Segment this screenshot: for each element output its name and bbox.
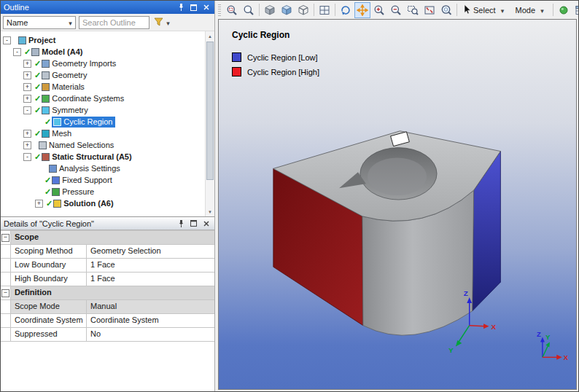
check-icon [24,47,31,57]
iso-view-icon[interactable] [262,2,278,18]
tree-item-geometry[interactable]: + Geometry [1,69,205,81]
zoom-fit-icon[interactable] [421,2,438,18]
scroll-down-icon[interactable] [206,207,214,216]
tree-item-model[interactable]: - Model (A4) [1,46,205,58]
search-input[interactable] [79,16,149,29]
snap-icon[interactable] [556,2,572,18]
collapse-icon[interactable] [1,234,9,242]
check-icon [34,106,41,115]
gutter-cell [1,273,11,286]
details-value[interactable]: No [87,328,214,341]
outline-titlebar[interactable]: Outline [1,1,214,14]
tree-item-named-selections[interactable]: + Named Selections [1,139,205,151]
tree-item-geometry-imports[interactable]: + Geometry Imports [1,58,205,69]
details-row-coordinate-system: Coordinate System Coordinate System [1,314,214,328]
expander-icon[interactable]: + [23,60,31,68]
spacer [35,177,42,184]
graphics-viewport[interactable]: Z Y X Z Y X Cyclic Region [218,19,577,390]
magnifier-icon[interactable] [438,2,454,18]
rotate-icon[interactable] [338,2,354,18]
model-body[interactable] [273,131,501,335]
tree-scrollbar[interactable] [205,31,214,216]
tree-item-mesh[interactable]: + Mesh [1,128,205,139]
check-icon [46,199,53,208]
details-panel: Details of "Cyclic Region" Scope Scoping… [1,216,215,391]
details-section-definition[interactable]: Definition [1,286,214,300]
selection-highlight: Cyclic Region [52,117,115,128]
symmetry-icon [42,106,50,114]
tree-item-analysis-settings[interactable]: Analysis Settings [1,162,205,174]
gutter-cell [1,328,11,341]
expander-icon[interactable]: + [23,83,31,91]
tree-item-project[interactable]: - Project [1,34,205,46]
spacer [35,119,42,125]
details-value[interactable]: Coordinate System [87,314,214,327]
expander-icon[interactable]: - [13,48,21,56]
details-titlebar[interactable]: Details of "Cyclic Region" [1,217,214,230]
collapse-icon[interactable] [1,289,9,297]
check-icon [34,129,41,138]
expander-icon[interactable]: + [23,130,31,138]
tree-item-coordinate-systems[interactable]: + Coordinate Systems [1,93,205,104]
tree-item-pressure[interactable]: Pressure [1,186,205,197]
legend-swatch-low [232,52,241,62]
project-icon [18,36,26,44]
triad-z-label: Z [464,289,468,297]
toolbar-drag-handle[interactable] [218,4,221,16]
zoom-box-icon[interactable] [224,2,240,18]
zoom-icon[interactable] [241,2,257,18]
details-value[interactable]: 1 Face [87,273,214,286]
outline-panel: Outline Name [1,1,215,216]
materials-icon [42,83,50,91]
scrollbar-thumb[interactable] [206,42,214,180]
pin-icon[interactable] [176,219,187,229]
tree-item-static-structural[interactable]: - Static Structural (A5) [1,151,205,162]
expander-icon[interactable]: + [23,71,31,79]
expander-icon[interactable]: - [23,106,31,114]
tree-item-cyclic-region[interactable]: Cyclic Region [1,116,205,128]
expander-icon[interactable]: + [35,200,43,208]
close-icon[interactable] [201,2,211,12]
scroll-up-icon[interactable] [206,31,214,41]
outline-filter-row: Name [1,14,214,31]
worksheet-icon[interactable] [572,2,579,18]
details-label: Scope Mode [11,300,87,313]
maximize-icon[interactable] [188,219,199,229]
zoom-in-icon[interactable] [371,2,387,18]
mode-button[interactable]: Mode [512,3,551,17]
details-value[interactable]: 1 Face [87,259,214,272]
expander-icon[interactable]: - [3,36,11,44]
details-section-scope[interactable]: Scope [1,231,214,245]
analysis-settings-icon [49,165,57,173]
expander-icon[interactable]: + [23,141,31,149]
chevron-down-icon [163,18,173,27]
fixed-support-icon [52,176,60,184]
close-icon[interactable] [201,219,211,229]
wireframe-view-icon[interactable] [295,2,311,18]
tree-item-fixed-support[interactable]: Fixed Support [1,174,205,186]
expander-icon[interactable]: - [23,153,31,161]
select-button[interactable]: Select [459,3,511,17]
expander-icon[interactable]: + [23,95,31,103]
tree-item-solution[interactable]: + Solution (A6) [1,197,205,209]
pin-icon[interactable] [176,2,187,12]
tree-item-materials[interactable]: + Materials [1,81,205,93]
tree-item-symmetry[interactable]: - Symmetry [1,104,205,116]
pan-icon[interactable] [354,2,370,18]
check-icon [34,59,41,68]
details-value[interactable]: Manual [87,300,214,313]
tree-item-label: Fixed Support [62,176,112,184]
viewports-icon[interactable] [316,2,333,18]
check-icon [34,94,41,103]
zoom-window-icon[interactable] [405,2,421,18]
shaded-view-icon[interactable] [279,2,295,18]
zoom-out-icon[interactable] [388,2,404,18]
filter-button[interactable] [152,17,174,28]
gutter-cell [1,245,11,258]
details-value[interactable]: Geometry Selection [87,245,214,258]
orientation-triad[interactable]: Z Y X [537,330,569,362]
combo-value: Name [7,18,66,27]
filter-type-combo[interactable]: Name [3,16,76,29]
maximize-icon[interactable] [188,2,199,12]
check-icon [34,71,41,80]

________

## Task to complete
Whenever a line above includes "project", copy it in full.

## Written solution
tree-item-project[interactable]: - Project [1,34,205,46]
project-icon [18,36,26,44]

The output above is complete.